For the foregoing reasons, I would vacate the judgment of the Trade Court and remand to Commerce for further proceedings.
The SAA is more than mere guidance or explanation. The SAA forms part of the trade agreements package that Congress adopted as law in the passage of the URAA. 19 U.S.C. § 3512(d).
This is not the first time that Commerce used the preferentiality standard post-URAA. Commerce, the Trade Court, and the majority all rely to some extent on Maverick Tube Corp. v. United States , 273 F. Supp. 3d 1293, 1307 (Ct. Int'l Trade 2017). See Maj Op. 1252. Indeed, Commerce's final determination in this case mirrors the final determination in Maverick Tube . But Maverick Tube is not controlling precedent and was not reviewed by this court.
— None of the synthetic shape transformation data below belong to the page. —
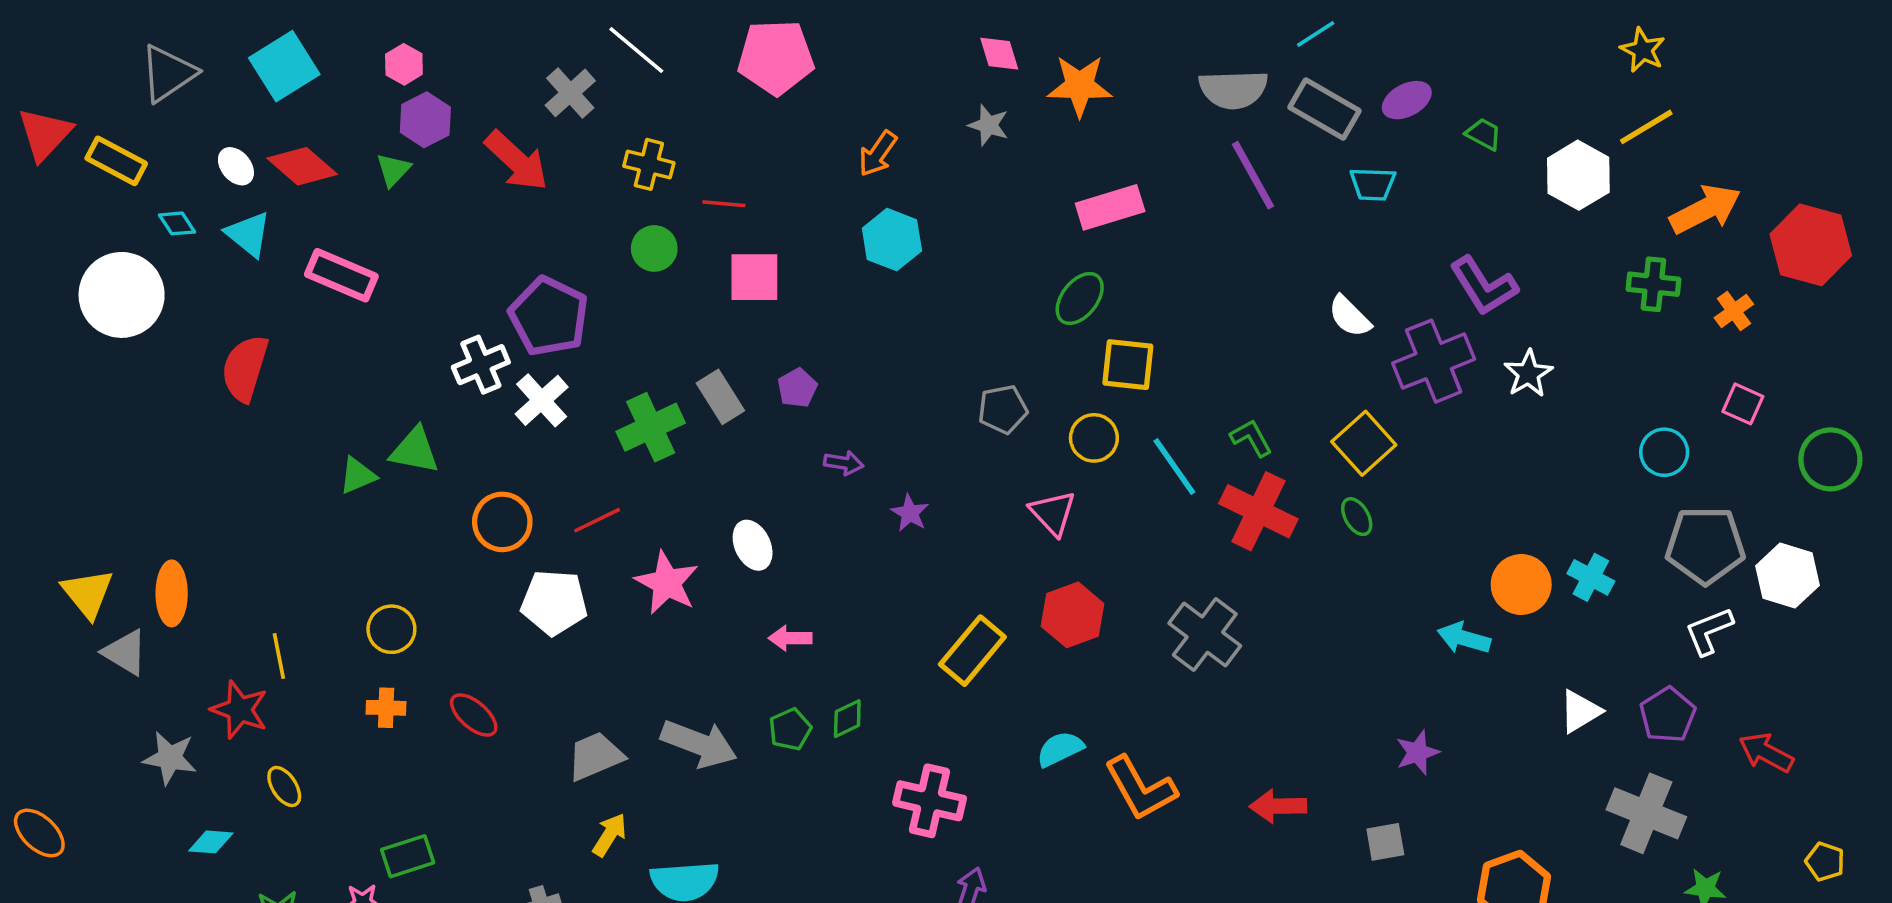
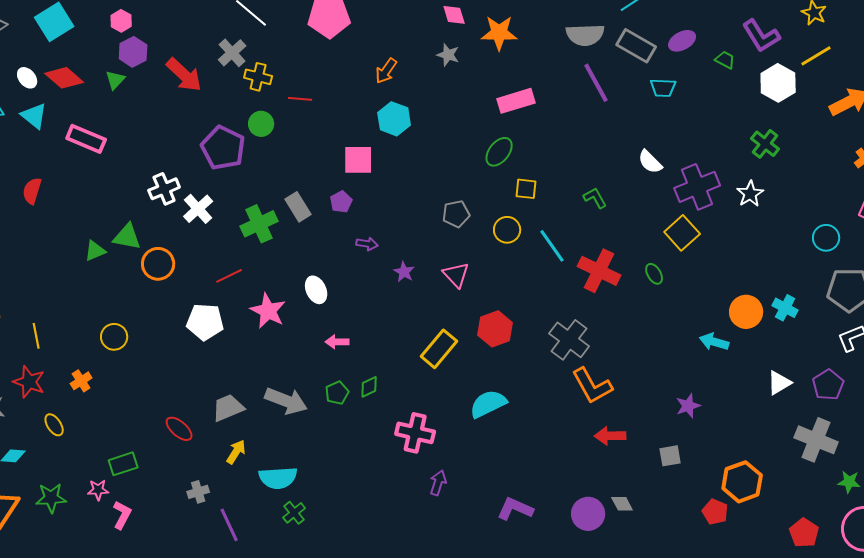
gray cross: (570, 93) -> (232, 53), moved
pink square: (754, 277) -> (358, 160), moved
green cross: (1653, 284) -> (765, 144), moved, turned 32
purple L-shape: (1484, 286) -> (761, 36), moved
purple pentagon: (549, 316) -> (223, 148), moved
yellow square: (1128, 365) -> (526, 189), size x0.7
red semicircle: (245, 368) -> (32, 191), size x0.7
green L-shape: (1251, 438) -> (595, 198), moved
yellow square: (1364, 443) -> (682, 233), moved
pink triangle: (1053, 513) -> (456, 275), moved
orange circle: (502, 522) -> (158, 264), moved
yellow line: (279, 656) -> (36, 336), moved
orange cross: (386, 708) -> (81, 381), moved, turned -35
red ellipse: (474, 715) -> (179, 429), moved
cyan semicircle: (1060, 749) -> (488, 404), size x1.4
orange L-shape: (1140, 788) -> (592, 386), moved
In Maverick Tube , the Trade Court affirmed Commerce's interpretation of the countervailing duty statute, holding that the statute permitted continued reliance on the preferentiality standard. E.g., 273 F. Supp. 3d at 1307 ("Commerce's past experience shows that, in certain situations, preferentiality-like tests may be useful when determining the adequacy of remuneration."). The case was appealed to this court and voluntarily dismissed prior to oral argument. But as this court rules in this case, Commerce's reliance on the preferentiality standard is contrary to the statute. See Maj. Op. 1249.
See also Maverick Tube, 273 F. Supp. 3d at 1302 (reviewing Welded Line Pipe From the Republic of Korea: Final Negative Countervailing Duty Determination , 80 Fed. Reg. 61,365 (Dep't Commerce Oct. 13, 2015) ). Commerce's analysis in Maverick Tube is also nearly verbatim to its analysis in this case. See id. at 1309-10.
"Generators" refers to the generation units themselves, including nuclear generation units, which Nucor argued are the predominant source of electricity for Korean CORE producers. J.A. 9028.